September 18, 2003
Immigrants and the Recall
Who would have thought that a recall campaign built around the energy and budget crises might end up being decided by attitudes toward immigrants? Yet that may be what happens on Election Day. The controversy over a new law granting driver's licenses to undocumented residents may reframe the election around the under-the-surface issue of 1990s California: How do we feel about how immigration has changed California? How might the injection of this issue affect Jewish voting in the recall election? Perhaps the last time immigration dominated a statewide election might be a place to look for answers.
The immigration issue burst into state politics in 1994 when unpopular Republican Gov. Pete Wilson used Proposition 187, a measure to deny public services to undocumented residents, to save his reelection. In a famous commercial, shadowy pictures of immigrants apparently crossing the border, with the caption: "They keep coming." Proposition 187 passed 2-1, and Wilson survived.
What saved Wilson devastated Republicans statewide; Latinos came to view Proposition 187 as an assault on their own community. A million new Latino voters joined the California electorate in the 1990s, and Pete Wilson remains an unwelcome name in Latino households. Wilson delivered California to the Democrats, as Latino participation powered Democrats to statewide victories and a sweep of all state offices in 2002.
Proposition 187 created new coalition patterns in California. Previously, conflict over the role of African Americans had structured much of party politics. But with Proposition 187, the role of Latino immigrants emerged as a new and critical cleavage. The strongest opposition to 187 came from Latinos who voted against it 77-23 percent. African Americans, pressured by demographic changes in their own neighborhoods, were ambivalent, but only 47 percent favored the proposition. Not surprisingly, the strongest support for Proposition 187 came from whites (especially men), conservatives and Republicans, all of whom provided huge margins in favor. According to a Los Angeles Times exit poll, 78 percent of Republicans and conservatives and 63 percent of all whites backed it.
Jews were quite different from other whites, and only 45 percent voted for Proposition 187. Most Jewish organizations spoke out against it. The fact, however, that a minority of African Americans and Jews were to some degree drawn to the reaction against immigration showed how sensitive and volatile the issue was in those days. Yet for neither group did Proposition 187 become the wedge to remove them from the Democratic Party loyalty they have shown since.
The recall election is already polarizing white voters, particularly Republicans on one side, and minority voters, mostly Democrats, on the other. Independent candidates are becoming irrelevant, and the partisan, ideological, racial and ethnic lines are emerging with full clarity.
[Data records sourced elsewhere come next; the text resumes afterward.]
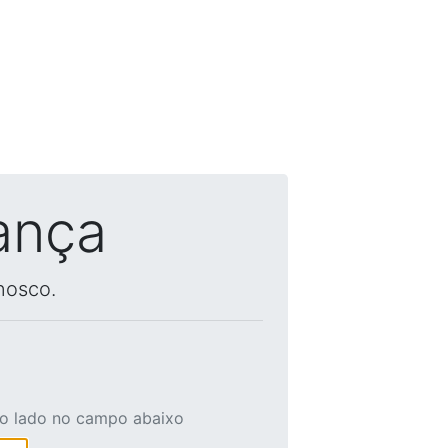
ança
nosco.
ao lado no campo abaixo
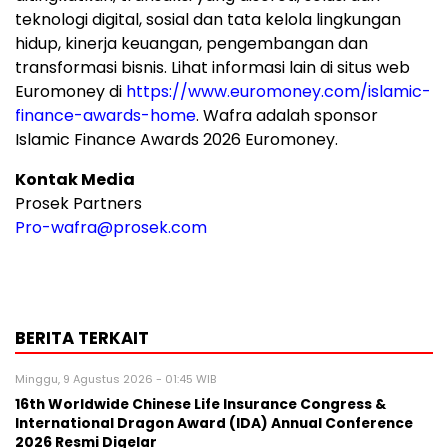
teknologi digital, sosial dan tata kelola lingkungan
hidup, kinerja keuangan, pengembangan dan
transformasi bisnis. Lihat informasi lain di situs web
Euromoney di
https://www.euromoney.com/islamic-
finance-awards-home
. Wafra adalah sponsor
Islamic Finance Awards 2026 Euromoney.
Kontak Media
Prosek Partners
Pro-wafra@prosek.com
BERITA TERKAIT
Minggu, 9 Agustus 2026 - 01:45 WIB
16th Worldwide Chinese Life Insurance Congress &
International Dragon Award (IDA) Annual Conference
2026 Resmi Digelar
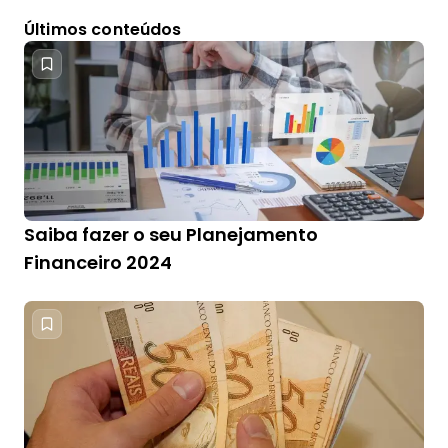
Últimos conteúdos
Saiba fazer o seu Planejamento
Financeiro 2024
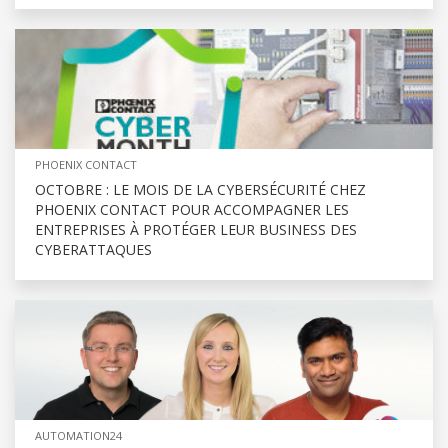
PHOENIX CONTACT
OCTOBRE : LE MOIS DE LA CYBERSÉCURITÉ CHEZ
PHOENIX CONTACT POUR ACCOMPAGNER LES
ENTREPRISES À PROTÉGER LEUR BUSINESS DES
CYBERATTAQUES
AUTOMATION24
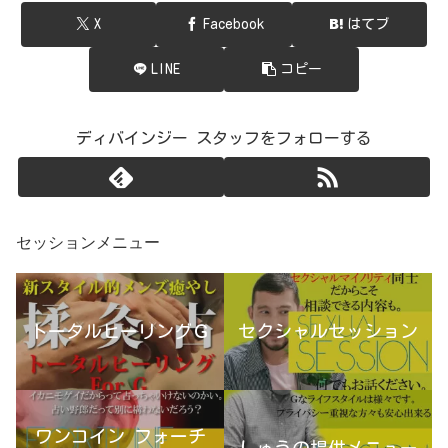
X
Facebook
はてブ
LINE
コピー
ディバインジー スタッフをフォローする
セッションメニュー
トータルヒーリングＧ
セクシャルセッション
ワンコイン フォーチ
しゅうの提供メニュー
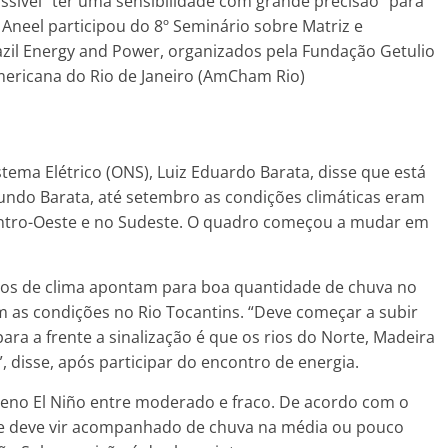
ssível “ter uma sensibilidade com grande precisão” para
a Aneel participou do 8º Seminário sobre Matriz e
razil Energy and Power, organizados pela Fundação Getulio
ericana do Rio de Janeiro (AmCham Rio)
tema Elétrico (ONS), Luiz Eduardo Barata, disse que está
undo Barata, até setembro as condições climáticas eram
ntro-Oeste e no Sudeste. O quadro começou a mudar em
utos de clima apontam para boa quantidade de chuva no
 as condições no Rio Tocantins. “Deve começar a subir
ra a frente a sinalização é que os rios do Norte, Madeira
 disse, após participar do encontro de energia.
eno El Niño entre moderado e fraco. De acordo com o
rque deve vir acompanhado de chuva na média ou pouco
The driver's license issue will keep driving those wedges into the electorate, particularly as Arnold Schwarzenegger tries to strengthen his shaky hold on Republican conservatives and Cruz Bustamante seeks to maximize his support from Latinos. Each has something to gain. Schwarzenegger, having avoided debates and specifics on important matters of state policy, can take a visible position on an issue without alienating conservatives. Bustamante can try to reach the minority of Latino voters who currently say they may vote for Schwarzenegger.
If the battle is close, white Democrats (and especially Jews) might hold the balance of power. Historically race and ethnicity have proven to be the most reliable ways to move white voters from the Democratic to the Republican column. Democratic candidates have to struggle to win enough white votes to overcome this effect, and Jewish support has therefore been crucial to Democratic candidates. Jews have been more resistant than other whites to these race-based appeals, but have on occasion leaned rightward.
Jews are likely to vote in their usual disproportionate numbers, and in this intensely fought election a high-turnout voting group is exceptionally important. And, as usual, in racially tinged political battles, Jews will be somewhere between the minority and the white position. How far along either path Jewish voters travel on Election Day, may determine this historic election.
Driver's licenses may be the path to a Republican takeover of the governor's office. But that road has perils for Republicans as well. Nowadays, dreaming of California as it was before immigration seems out of place. Members of both parties in Congress are debating proposals to normalize the status of undocumented workers. In that context, driver's licenses are hardly far away anyway. Republicans are desperate to win support from Latino voters as they worriedly examine census data showing the declining demographic power of their largely white voting base. But Republicans should also be concerned that appeals to their own conservative and in some cases nativist voters, perhaps nostalgic for a white-dominated California of years past, will not endear them to Jewish voters, either.
Raphael J. Sonenshein is a political science professor at California State University, Fullerton.